Pour le 7e numéro de Transbordeur, dirigé par Laura Truxa, Max Bonhomme et Christian Joschke nous recherchons donc des contributions qui puissent interroger la pertinence de la notion d’« image composite » pour l’histoire et la théorie de la photographie, ainsi que dans le champ élargi des visual studies et des media studies. Un accent particulier sera mis sur les outils et les pratiques de l’image, de façon à questionner les limites entre retouche et montage, jusqu’à des logiciels comme Photoshop, qui jouent un rôle central dans notre culture visuelle contemporaine. Trois grands axes pourraient être distingués, sans que cela n’épuise la question.
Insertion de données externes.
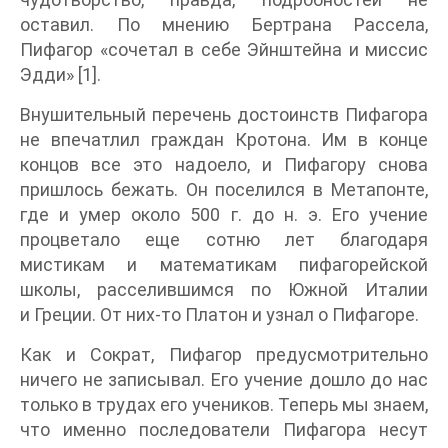
оставил. По мнению Бертрана Рассела,
Пифагор «сочетал в себе Эйнштейна и миссис
Эдди» [1].
Внушительный перечень достоинств Пифагора
не впечатлил граждан Кротона. Им в конце
концов все это надоело, и Пифагору снова
пришлось бежать. Он поселился в Метапонте,
где и умер около 500 г. до н. э. Его учение
процветало еще сотню лет благодаря
мистикам и математикам пифагорейской
школы, расселившимся по Южной Италии
и Греции. От них-то Платон и узнал о Пифагоре.
Как и Сократ, Пифагор предусмотрительно
ничего не записывал. Его учение дошло до нас
только в трудах его учеников. Теперь мы знаем,
что именно последователи Пифагора несут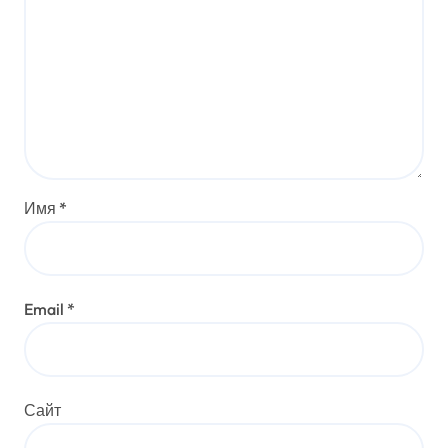
Имя
*
Email
*
Сайт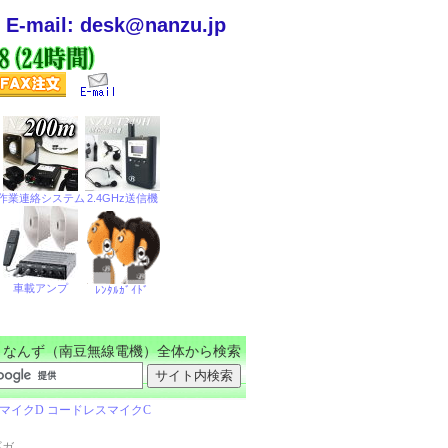
E-mail: desk@nanzu.jp
なんず（南豆無線電機）全体から検索
ギガ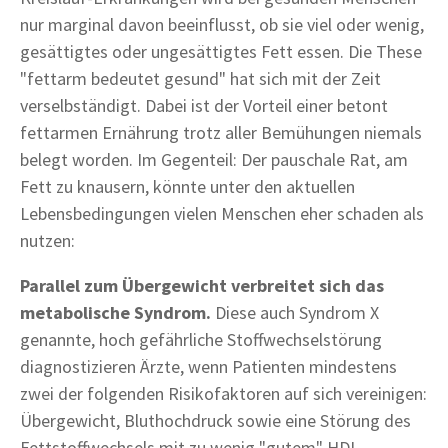
nur marginal davon beeinflusst, ob sie viel oder wenig,
gesättigtes oder ungesättigtes Fett essen. Die These
"fettarm bedeutet gesund" hat sich mit der Zeit
verselbständigt. Dabei ist der Vorteil einer betont
fettarmen Ernährung trotz aller Bemühungen niemals
belegt worden. Im Gegenteil: Der pauschale Rat, am
Fett zu knausern, könnte unter den aktuellen
Lebensbedingungen vielen Menschen eher schaden als
nutzen:
Parallel zum Übergewicht verbreitet sich das
metabolische Syndrom.
Diese auch Syndrom X
genannte, hoch gefährliche Stoffwechselstörung
diagnostizieren Ärzte, wenn Patienten mindestens
zwei der folgenden Risikofaktoren auf sich vereinigen:
Übergewicht, Bluthochdruck sowie eine Störung des
Fettstoffwechsels mit zu wenig "gutem" HDL-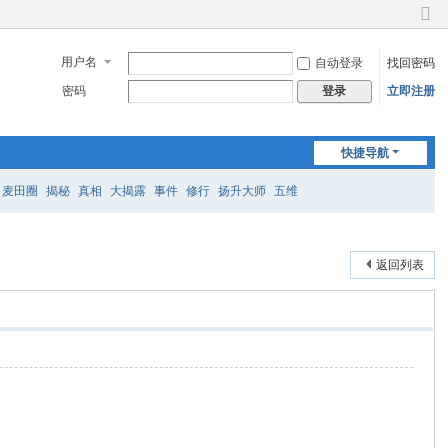
切
换
用户名
自动登录
找回密码
到
窄
密码
立即注册
登录
版
快捷导航
麦田圈
揭秘
真相
大揭露
事件
修行
扬升大师
五维
返回列表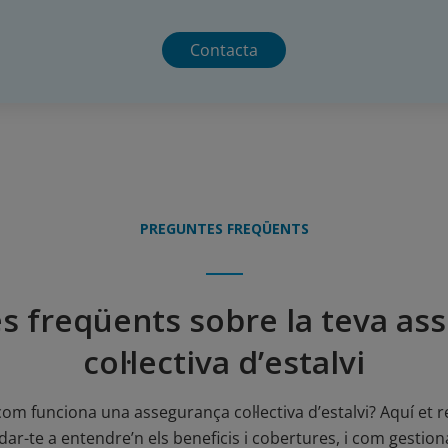
Contacta
PREGUNTES FREQÜENTS
s freqüents sobre la teva as
col·lectiva d’estalvi
om funciona una assegurança col·lectiva d’estalvi? Aquí et 
ar-te a entendre’n els beneficis i cobertures, i com gestion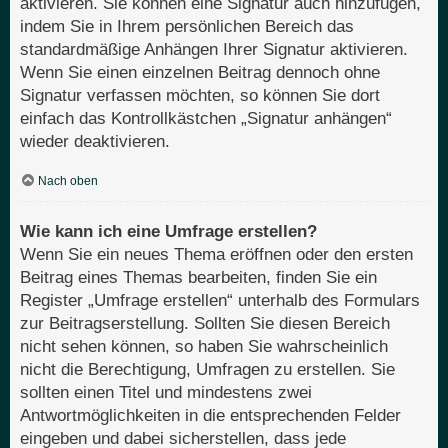
aktivieren. Sie können eine Signatur auch hinzufügen,
indem Sie in Ihrem persönlichen Bereich das
standardmäßige Anhängen Ihrer Signatur aktivieren.
Wenn Sie einen einzelnen Beitrag dennoch ohne
Signatur verfassen möchten, so können Sie dort
einfach das Kontrollkästchen „Signatur anhängen“
wieder deaktivieren.
Nach oben
Wie kann ich eine Umfrage erstellen?
Wenn Sie ein neues Thema eröffnen oder den ersten
Beitrag eines Themas bearbeiten, finden Sie ein
Register „Umfrage erstellen“ unterhalb des Formulars
zur Beitragserstellung. Sollten Sie diesen Bereich
nicht sehen können, so haben Sie wahrscheinlich
nicht die Berechtigung, Umfragen zu erstellen. Sie
sollten einen Titel und mindestens zwei
Antwortmöglichkeiten in die entsprechenden Felder
eingeben und dabei sicherstellen, dass jede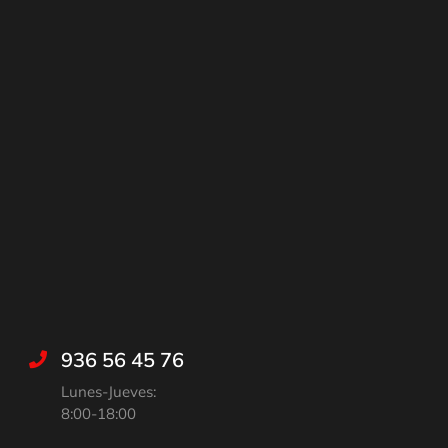
936 56 45 76
Lunes-Jueves:
8:00-18:00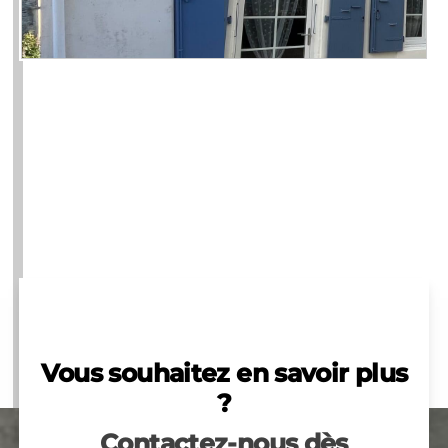
Vous souhaitez en savoir plus
?
Contactez-nous dès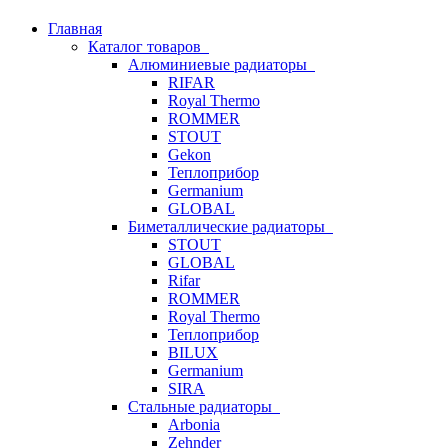
Главная
Каталог товаров
Алюминиевые радиаторы
RIFAR
Royal Thermo
ROMMER
STOUT
Gekon
Теплоприбор
Germanium
GLOBAL
Биметаллические радиаторы
STOUT
GLOBAL
Rifar
ROMMER
Royal Thermo
Теплоприбор
BILUX
Germanium
SIRA
Стальные радиаторы
Arbonia
Zehnder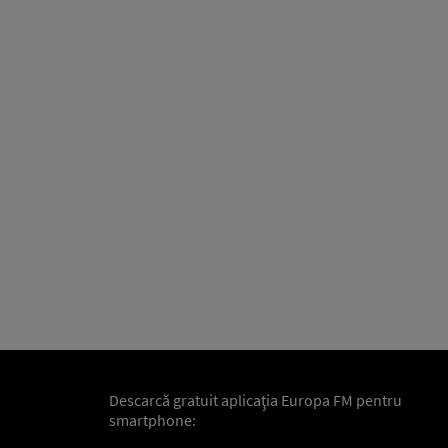
Descarcă gratuit aplicaţia Europa FM pentru
smartphone: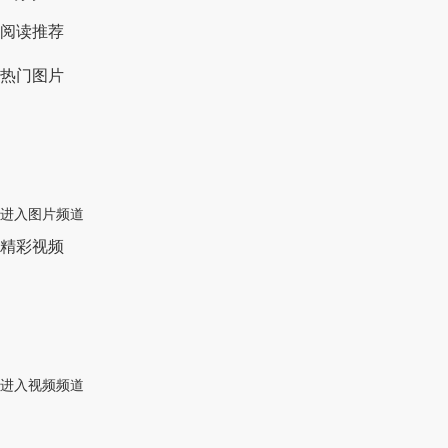
阅读推荐
热门图片
进入图片频道
精彩视频
进入视频频道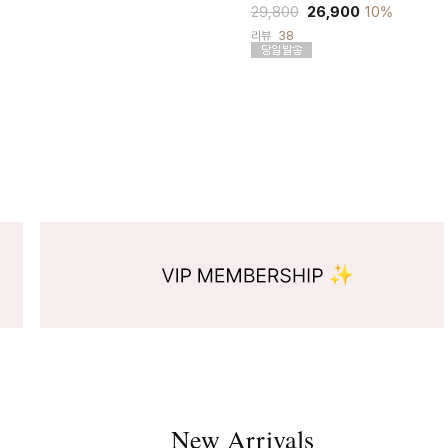
29,800
26,900
10%
리뷰
38
New Arrivals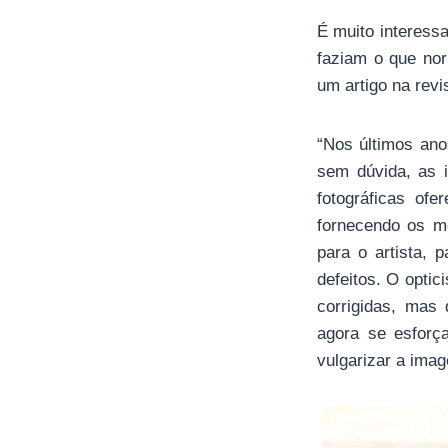
É muito interess
faziam o que nor
um artigo na rev
“Nos últimos ano
sem dúvida, as i
fotográficas ofe
fornecendo os me
para o artista,
defeitos. O optic
corrigidas, mas 
agora se esforç
vulgarizar a imag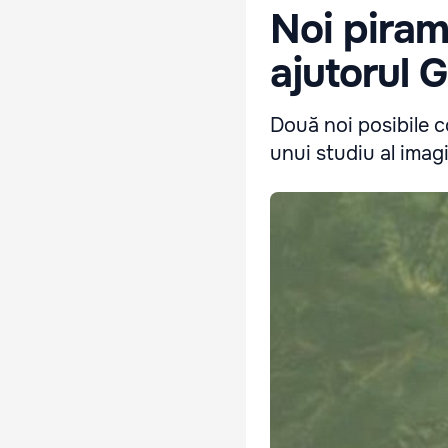
Noi piram
ajutorul 
Două noi posibile c
unui studiu al imagi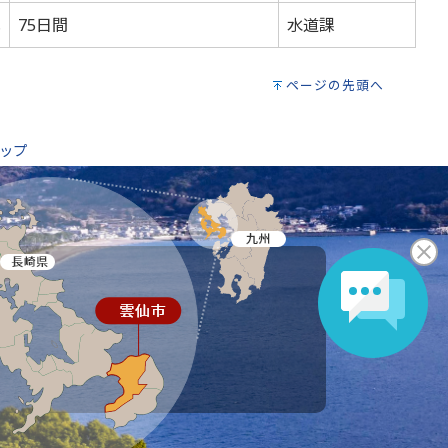
札
75日間
水道課
ページの先頭へ
ップ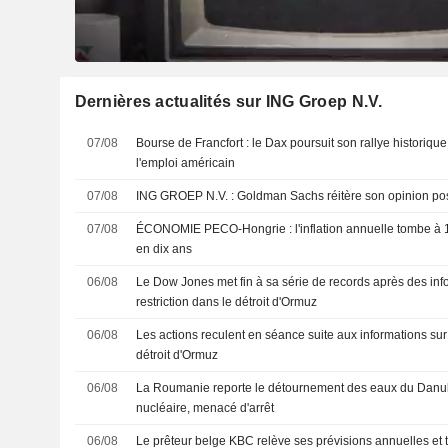
Dernières actualités sur ING Groep N.V.
07/08
Bourse de Francfort : le Dax poursuit son rallye historique
l'emploi américain
07/08
ING GROEP N.V. : Goldman Sachs réitère son opinion 
07/08
ÉCONOMIE PECO-Hongrie : l'inflation annuelle tombe à 1
en dix ans
06/08
Le Dow Jones met fin à sa série de records après des inf
restriction dans le détroit d'Ormuz
06/08
Les actions reculent en séance suite aux informations sur 
détroit d'Ormuz
06/08
La Roumanie reporte le détournement des eaux du Danub
nucléaire, menacé d'arrêt
06/08
Le prêteur belge KBC relève ses prévisions annuelles et ta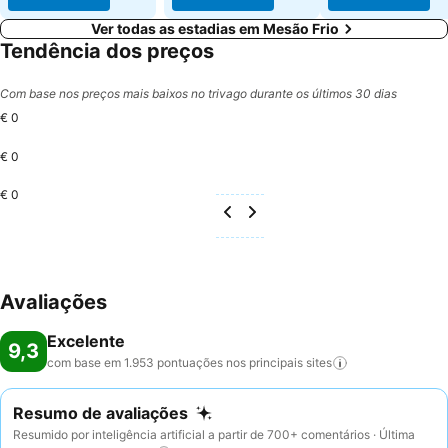
Ver todas as estadias em Mesão Frio
Tendência dos preços
Com base nos preços mais baixos no trivago durante os últimos 30 dias
€ 0
€ 0
€ 0
Avaliações
Excelente
9,3
com base em 1.953 pontuações nos principais
sites
Resumo de avaliações
Resumido por inteligência artificial a partir de 700+ comentários · Última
Une proposition qui ne s’inscrirait pas directement dans tel ou tel axe n’est donc pas à exclure.

Gestes, métiers et techniques des images composites

Cet axe s’intéresse aux gestes, métiers et techniques, notamment en rapport avec les pratiques d’editing propres aux métiers de l’imprimé et de la communication visuelle : presse, édition, publicité, graphisme. Déjà dans les années 1920, les praticiens avant-gardistes du photomontage ont régulièrement insisté sur les rapports entre ce procédé et l’imagerie publicitaire. Dans un article fondateur, Sally Stein avait, elle aussi, insisté sur le rôle des publicitaires dans le développement du photomontage moderne, parallèlement à ses usages artistiques . La recherche récente en histoire de la photographie a plutôt mis l’accent sur les métiers de la presse et de l’édition, mettant à jour le rôle des intermédiaires (metteurs en page, éditeurs, graphistes) dans l’élaboration de compositions photographiques, sans lien apparent avec les avant-gardes. Il s’agira donc d’interroger les gestes, métiers et techniques de l’image reproductible, de façon à évaluer le rôle de la culture de l’imprimé dans l’élaboration de nouvelles formes photographiques. 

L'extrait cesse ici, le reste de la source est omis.